Allner then made his first entry into coaching, being appointed player assistant manager at Cheltenham Town.

==Managerial career==
Allner began his managerial career with AP Leamington. He led AP Leamington to the Southern League Premier Division in 1983. However, Leamington were denied promotion to the Football Conference, their place being taken instead by the club that had finished second that year, Kidderminster Harriers. Soon after this, Allner left Leamington and took charge at the Worcestershire club. Kidderminster quickly established themselves as a top non-league side under Allner's management, winning the FA Trophy in 1987 and reaching the final in 1991 and 1995, in addition to making the final of the Welsh Cup in 1986 and 1989. Their most successful season came in 1994–95 when they reached the fifth round of the FA Cup, knocking out second-tier side Birmingham City (Allner's first club as a player), and Preston North End. They also won the Conference title that season, but were denied promotion because their Aggborough ground was not deemed up to Football League standards.

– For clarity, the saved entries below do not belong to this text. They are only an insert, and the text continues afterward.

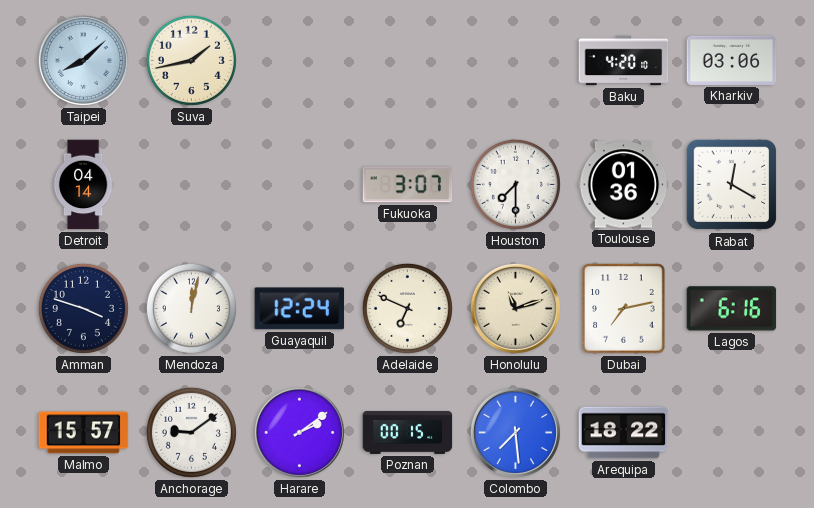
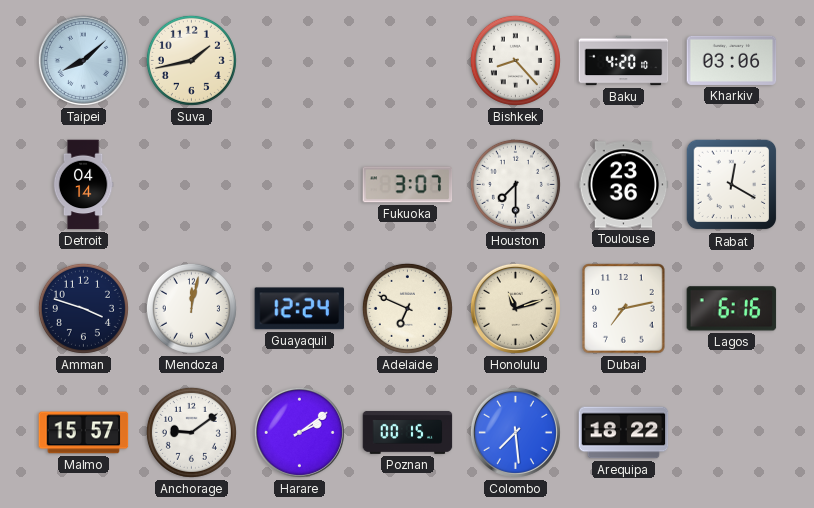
Bishkek: none -> 8:23
Toulouse: 01:36 -> 23:36
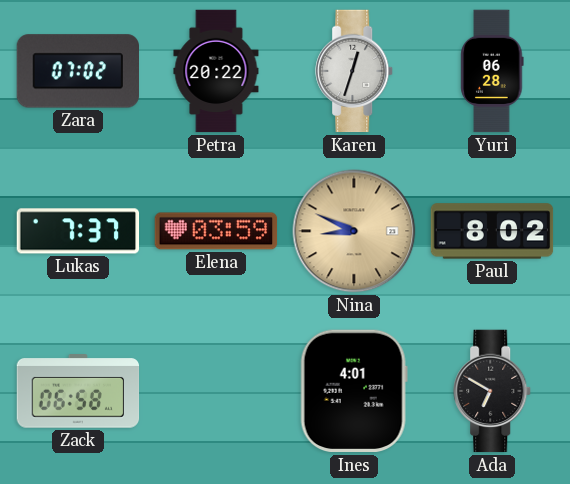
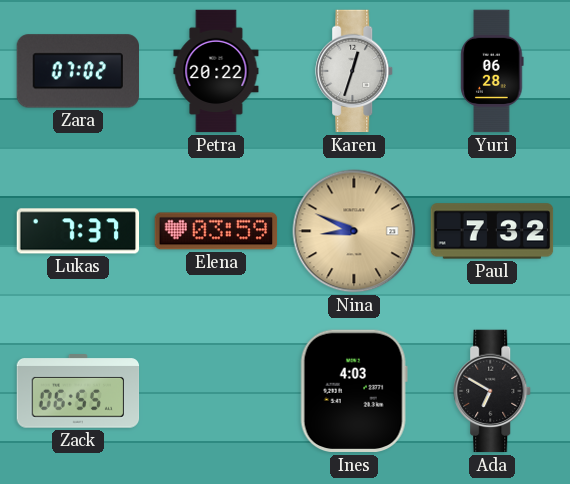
Paul: 8:02 -> 7:32
Zack: 06:58 -> 06:55
Ines: 4:01 -> 4:03
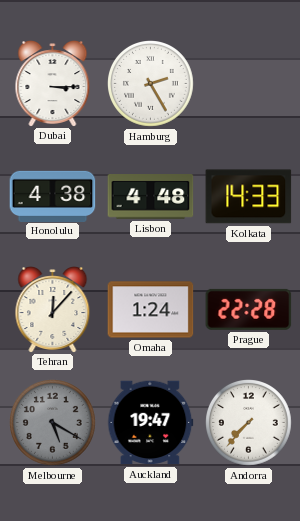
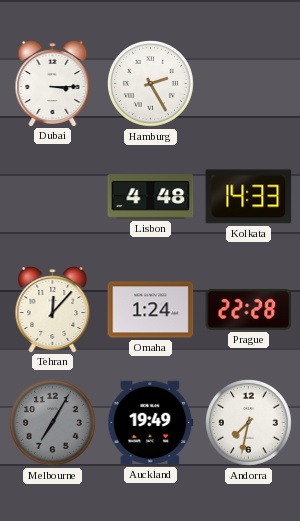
Honolulu: 4:38 -> none
Melbourne: 5:20 -> 7:05
Auckland: 19:47 -> 19:49
Andorra: 7:37 -> 7:32
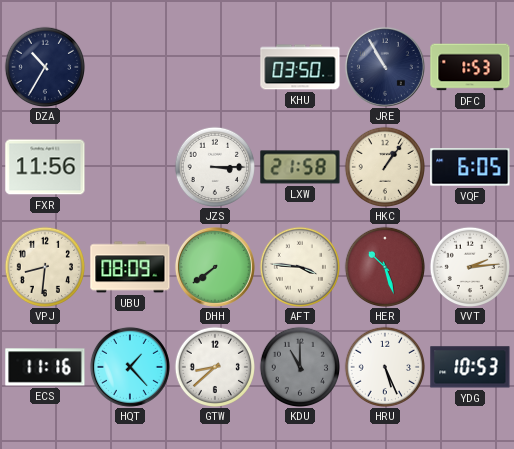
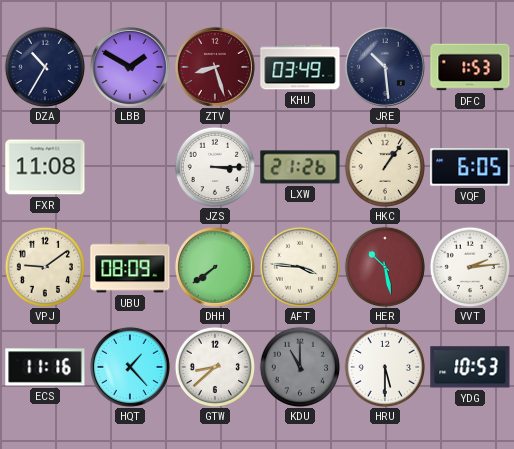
LBB: none -> 1:50
ZTV: none -> 8:27
KHU: 03:50 -> 03:49
JRE: 10:55 -> 10:29
FXR: 11:56 -> 11:08
LXW: 21:58 -> 21:26
VPJ: 8:31 -> 9:09
HER: 10:27 -> 10:28
HRU: 5:26 -> 5:30
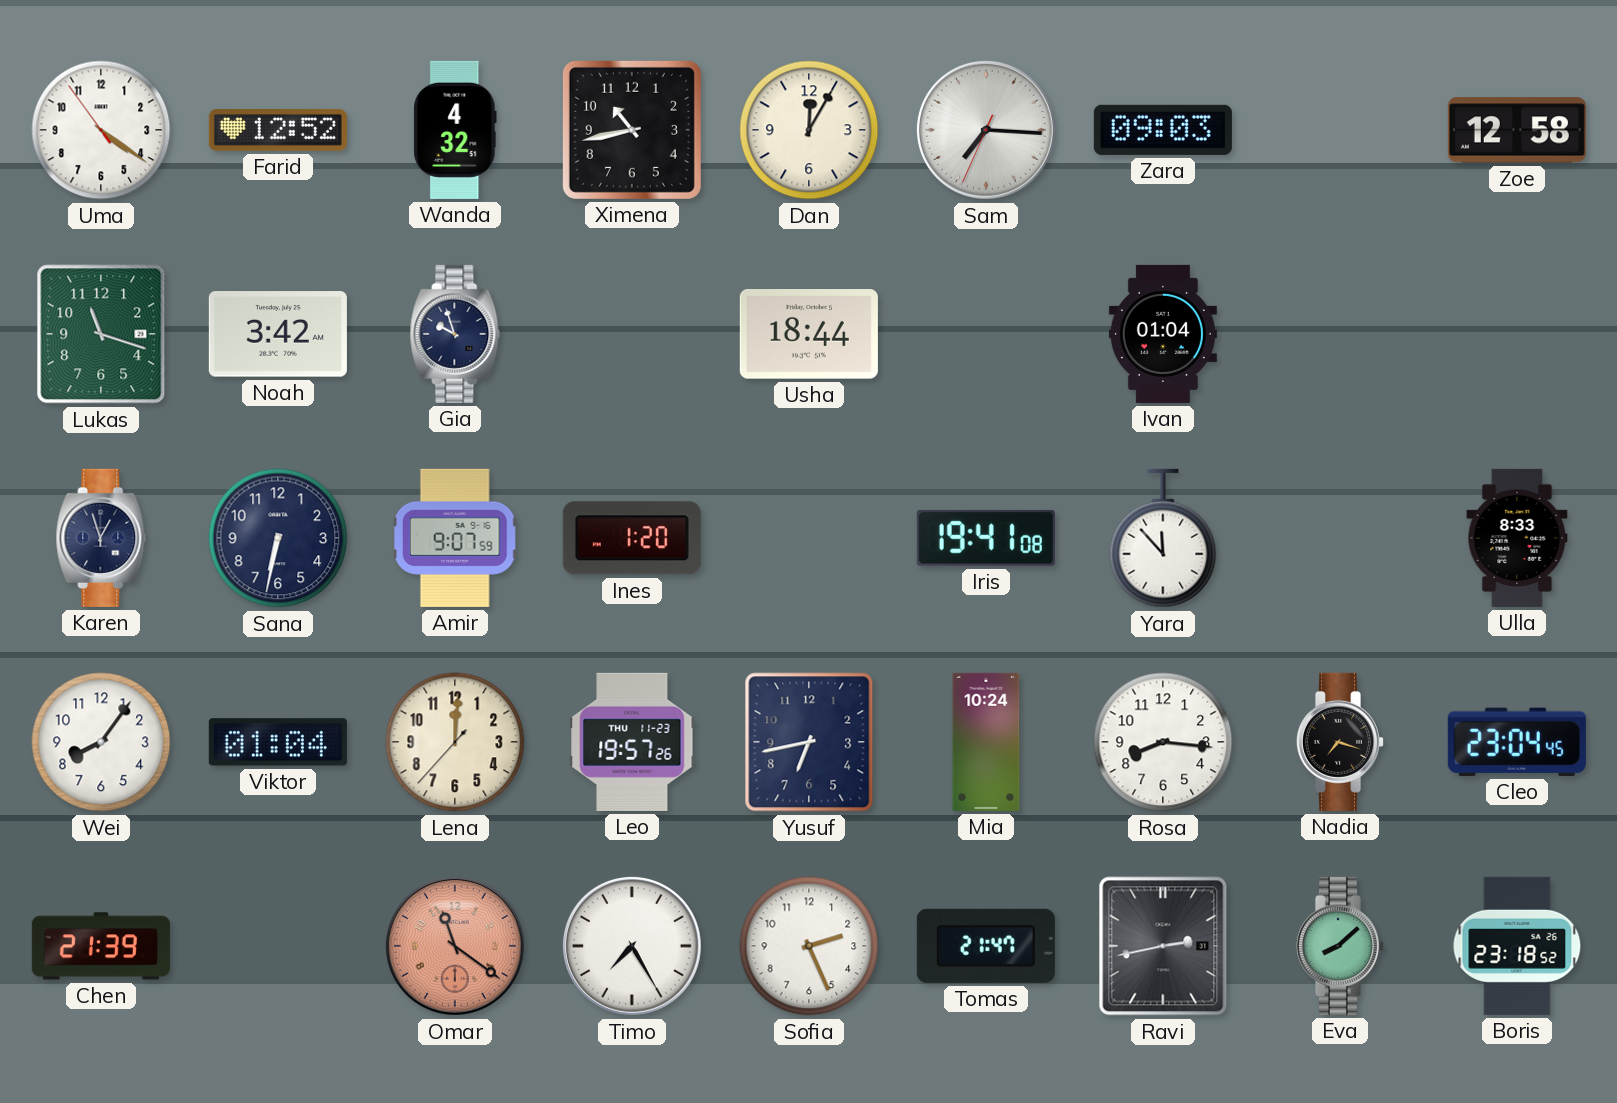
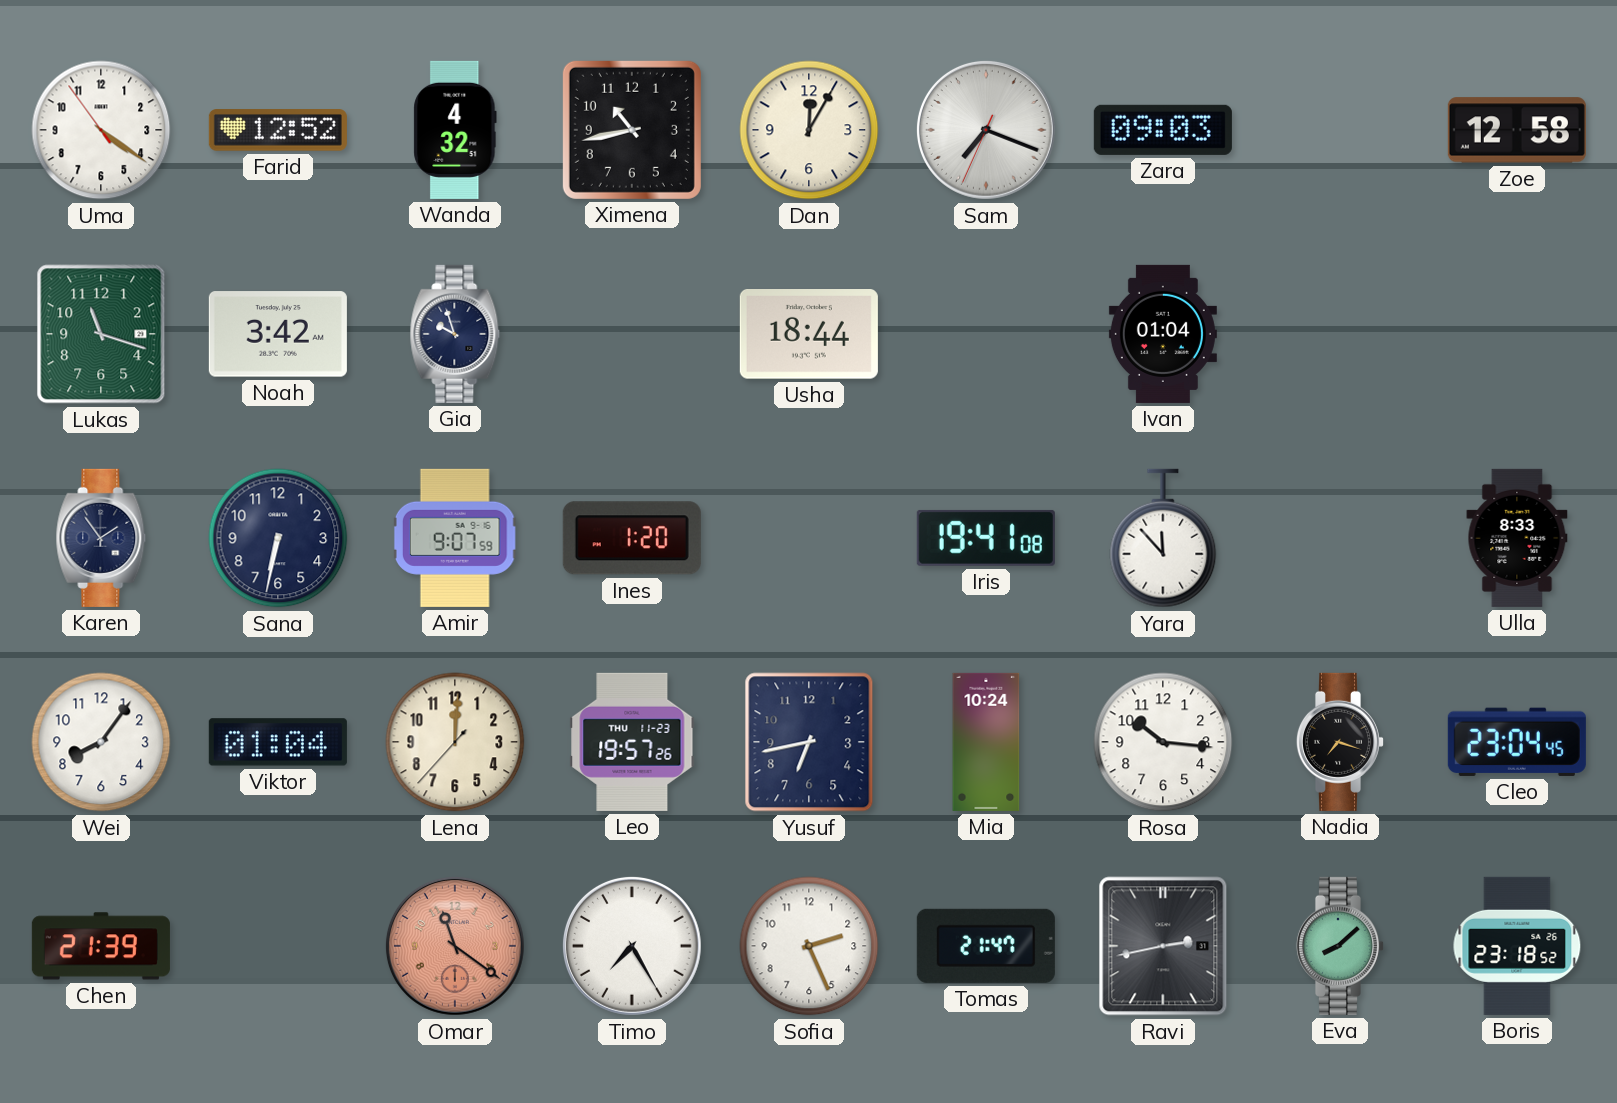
Sam: 7:15 -> 7:18
Karen: 12:57 -> 1:54
Rosa: 8:16 -> 10:16
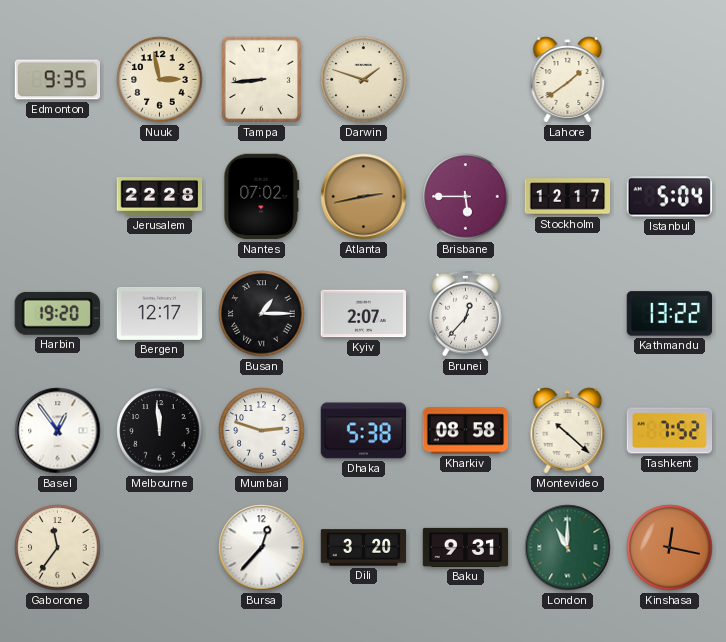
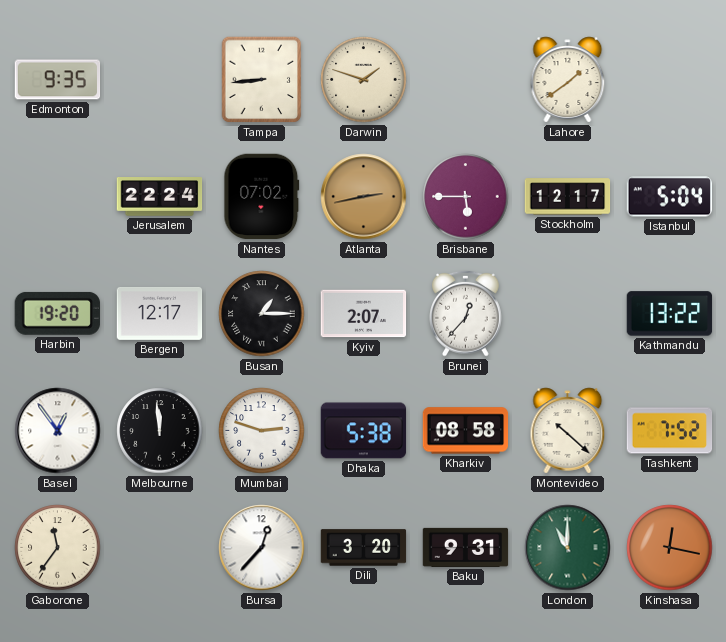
Nuuk: 2:58 -> none
Jerusalem: 22:28 -> 22:24
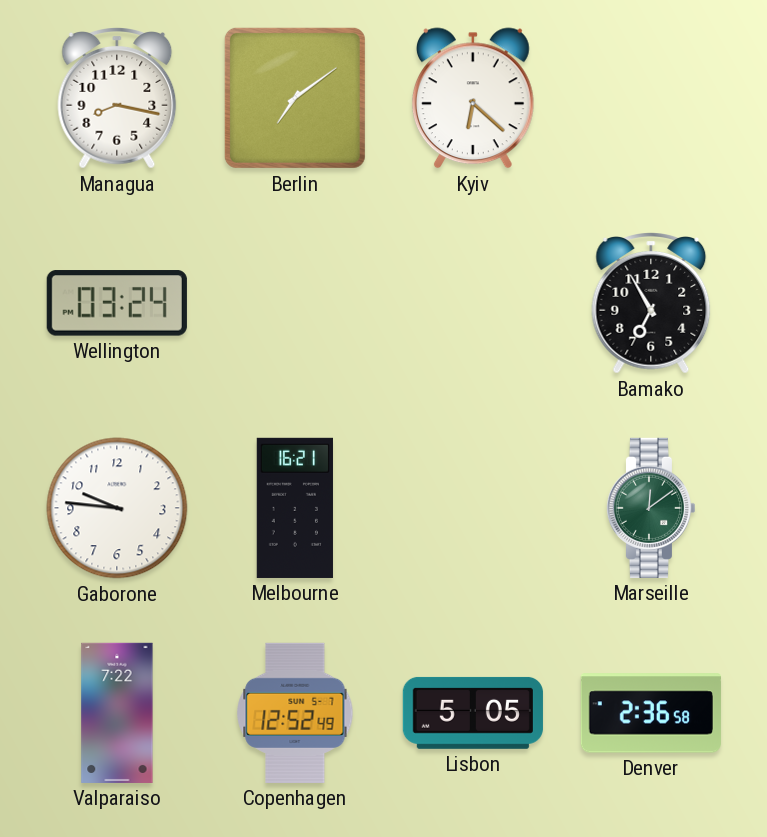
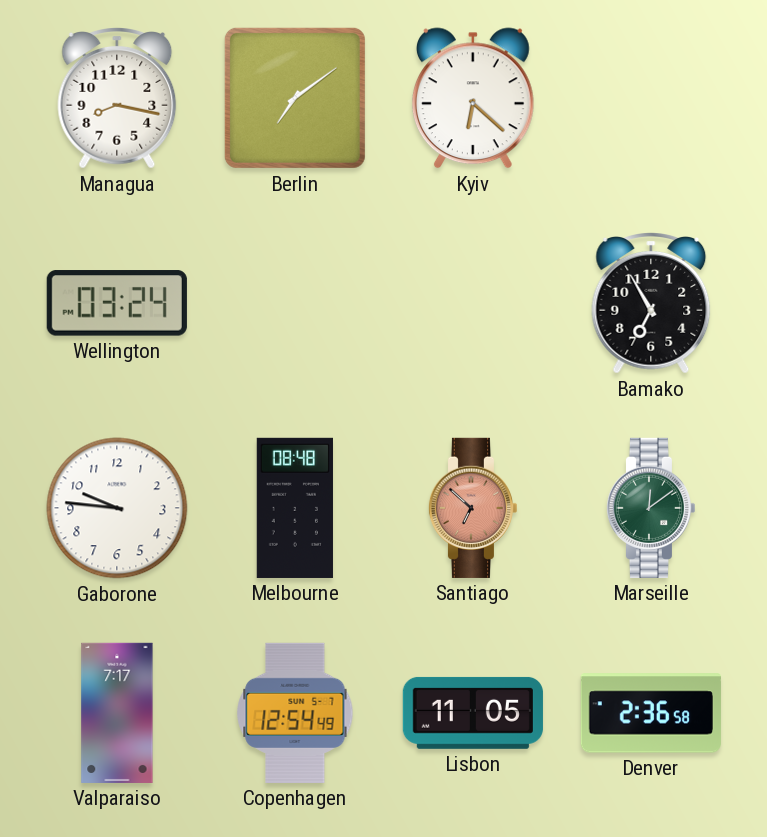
Melbourne: 16:21 -> 08:48
Santiago: none -> 6:52
Valparaiso: 7:22 -> 7:17
Copenhagen: 12:52 -> 12:54
Lisbon: 5:05 -> 11:05
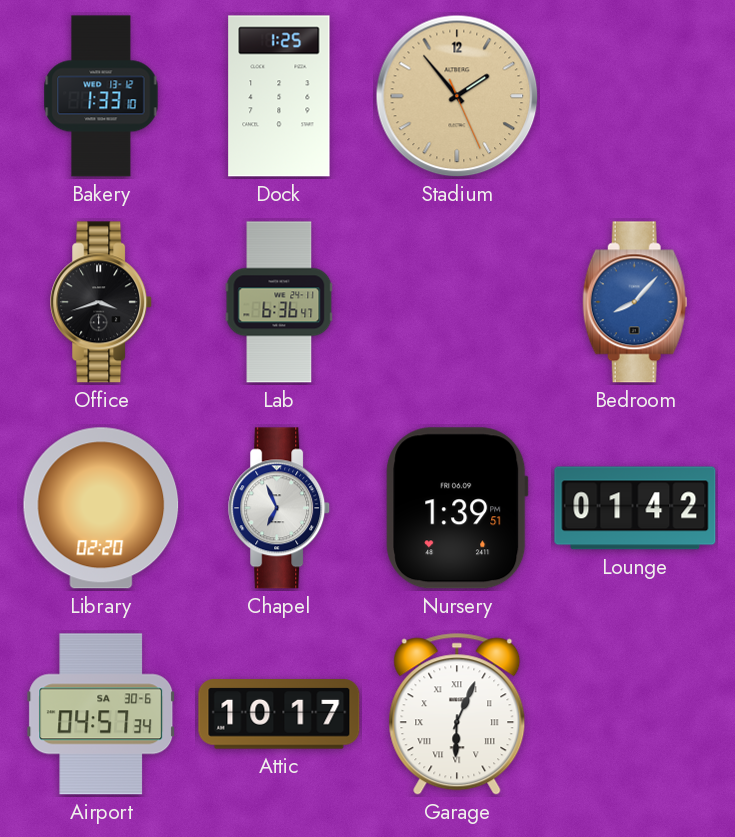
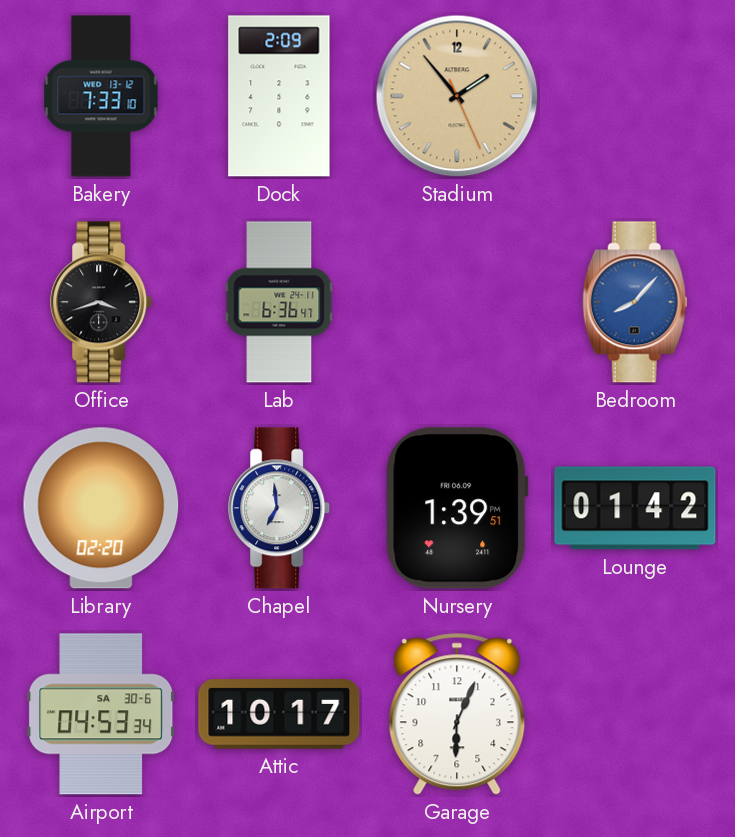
Bakery: 1:33 -> 7:33
Dock: 1:25 -> 2:09
Chapel: 6:56 -> 6:59
Airport: 04:57 -> 04:53
Garage numerals: Roman -> Arabic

Kidderminster almost made it to the Football League in 1996–97 after leading the Conference by 15 points at Christmas, but a storming run by close contenders Macclesfield Town pushed them into second place.

Allner quit in November 1998 after almost 16 years in charge, and was eventually replaced by Jan Molby. A brief tenure as Worcester City manager followed.

He later worked as a coach under Steve Cotterill at Cheltenham Town and helped them win promotion to Division Two in 2002. When Cotterill moved to Stoke City a few weeks after the promotion triumph, Allner was promoted to the manager's seat but was sacked on 13 January 2003 with Cheltenham heading for relegation. His successor was Bobby Gould.